Marco estaria surpreso, mas por causa do seu longo treinamento de autocontrole exterior, não estava. Era tão estranho ouvir histórias da sua terra natal faladas nessa rua sem saída num bairro pobre e justamente na hora que estava pensando sobre elas.

― O quê que você conhece sobre ele? ― Marco perguntou, e ao fazer essa pergunta viu os moleques se aproximando.

― Não muito. Só li algo sobre ele num jornal rasgado que achei na rua ― O Rato respondeu. ― O homem que estava escrevendo sobre ele falou que era somente parte de uma lenda e ria de pessoas que acreditam nesse príncipe. Também falou que estava na hora dele se revelar, se tinha qualquer intenção de fazer isso. Eu tenho inventado coisas sobre ele porque esses rapazes gostam de me ouvir. Mas são somente histórias.

― Nois gosta dele ― alguém gritou. ― Porque ele é um cara legal; ele… ele lutaria, ooohhh sim, se estivesse em Samávia agora.

Marco rapidamente se perguntou quanto deveria falar. Uma vez decidido, falou com todos.

― Ele não é parte de uma lenda. Ele é parte da história de Samávia ― Marco disse. ― Eu sei alguma coisa sobre ele também.

― Como que você descobriu? ― O Rato perguntou.

― Porque meu pai é um escritor, ele precisa de livros e papéis e também sabe muita coisa. Eu gosto de ler então vou a bibliotecas públicas. Você sempre pode pegar livros e papéis lá. Daí pergunto coisas para meu pai. Todos os jornais estão cheios de coisas sobre Samávia hoje em dia. ― Marco sentiu que essa explicação não iria trair nada. Era verdade que ninguém podia abrir o jornal esses dias sem ver notícias e histórias sobre Samávia.

O Rato viu possíveis vistas de informação se abrindo diante dele. ― Sente aqui ― ele falou, ― e fale para a gente o que você sabe sobre ele. Sentem meus amigos.

Não tinha nada onde sentar a não ser no chão, mas isso não era um problema. Marco tinha sentado no chão muitas vezes antes, como também todos os outros meninos. Ele ocupou seu lugar ao lado do Rato e os outros fizeram um semicírculo em frente deles. Os dois líderes juntaram suas forças, por assim dizer, e os seguidores ficaram numa linha em “atenção”. Aí o recém-chegado começou a falar.
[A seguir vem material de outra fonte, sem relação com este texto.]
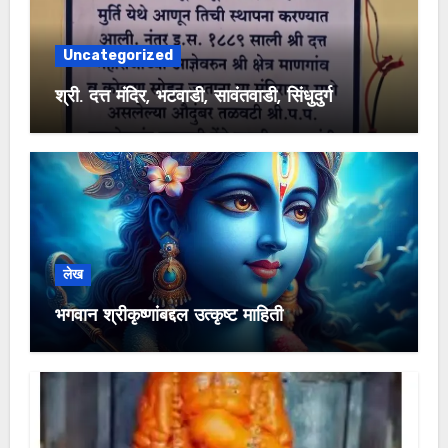
Uncategorized
श्री. दत्त मंदिर, भटवाडी, सावंतवाडी, सिंधुदुर्ग
लेख
भगवान श्रीकृष्णांबद्दल उत्कृष्ट माहिती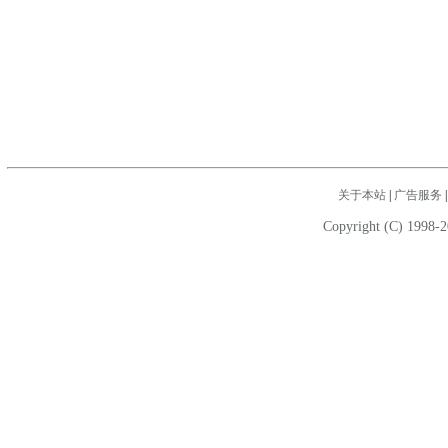
关于本站
|
广告服务
Copyright (C) 1998-2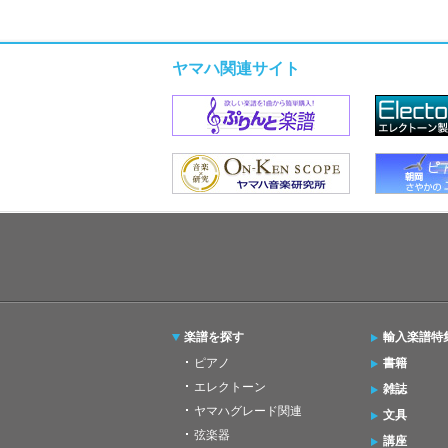
ヤマハ関連サイト
楽譜を探す
輸入楽譜特
ピアノ
書籍
エレクトーン
雑誌
ヤマハグレード関連
文具
弦楽器
講座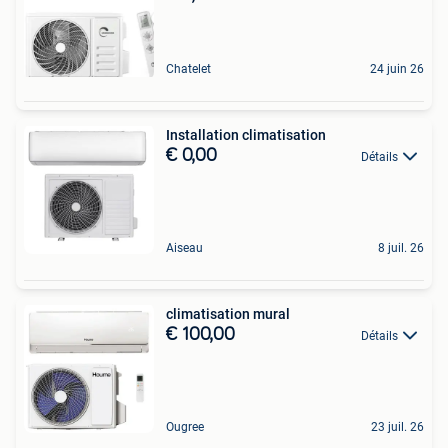
Chatelet
24 juin 26
Installation climatisation
€ 0,00
Détails
Aiseau
8 juil. 26
climatisation mural
€ 100,00
Détails
Ougree
23 juil. 26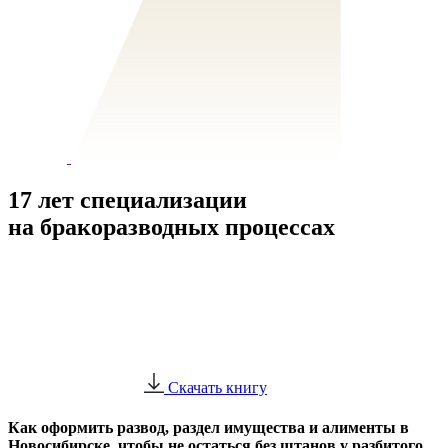
17 лет специализации
на бракоразводных процессах
Скачать книгу
Как оформить развод, раздел имущества и алименты в
Новосибирске, чтобы не остаться без штанов у разбитого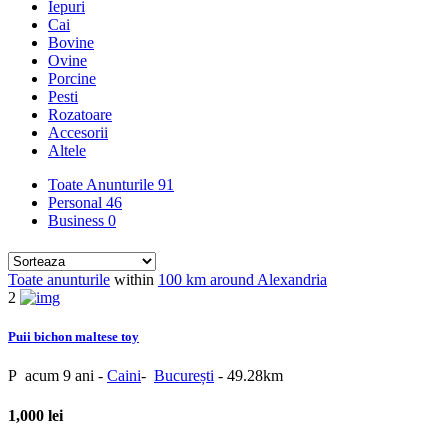
Iepuri
Cai
Bovine
Ovine
Porcine
Pesti
Rozatoare
Accesorii
Altele
Toate Anunturile
91
Personal
46
Business
0
Toate anunturile
within
100 km around Alexandria
2
Puii bichon maltese toy
P
acum 9 ani
-
Caini
-
București
- 49.28km
1,000 lei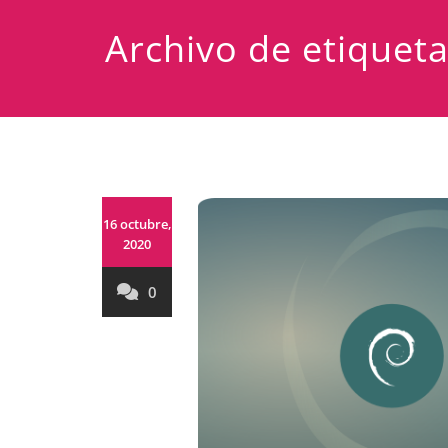
Archivo de etiqueta
16 octubre,
2020
0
Era uma história boa, aquela do príncipe perdido, e Marco contou de uma maneira que dava realidade. Como não poderia ser real? Ele sabia, como os outros não poderiam saber, que era verdadeira. Ele que tinha olhado detalhadamente os mapas da pequena Samávia, que tinha desde os sete anos estudado os mapas junto com seu pai, e conhecia Samávia como um país onde poderia achar seu caminho em qualquer canto se fosse deixado em qualquer floresta ou montanha dele. Conhecia todas as rodovias e avenidas e na cidade capital de Melzar podia ir aonde quisesse com os olhos vendados. Conhecia também os palácios e fortalezas, as ruas pobres e as ruas ricas. Seu pai uma vez o tinha mostrado uma planta de um palácio real que eles estudaram juntos até que o menino soubesse cada quarto e corredor dentro dela na ponta da língua. Mas disso não falou. Ele sabia que isso era uma das coisas sobre as quais precisava ser silencioso. Mas podia falar das montanhas e dos prados veludos da cor de esmeralda que cobriam os lados da montanha e só terminavam onde tinham grandes penhascos e onde os picos começavam. Ele podia pintar nas mentes deles as grandes planícies férteis onde os bandos de cavalos comiam ou apostavam corridas ao respirar o ar fresco. Podia descrever os vales férteis onde rios claros corriam e ovelhas pastavam em grama verde e alta. Marco disse estas coisas porque poderia dar uma boa razão de conhecê-las. Esta não era a única razão por que tinha tanto conhecimento, mas era uma que iria lhe servir suficientemente bem.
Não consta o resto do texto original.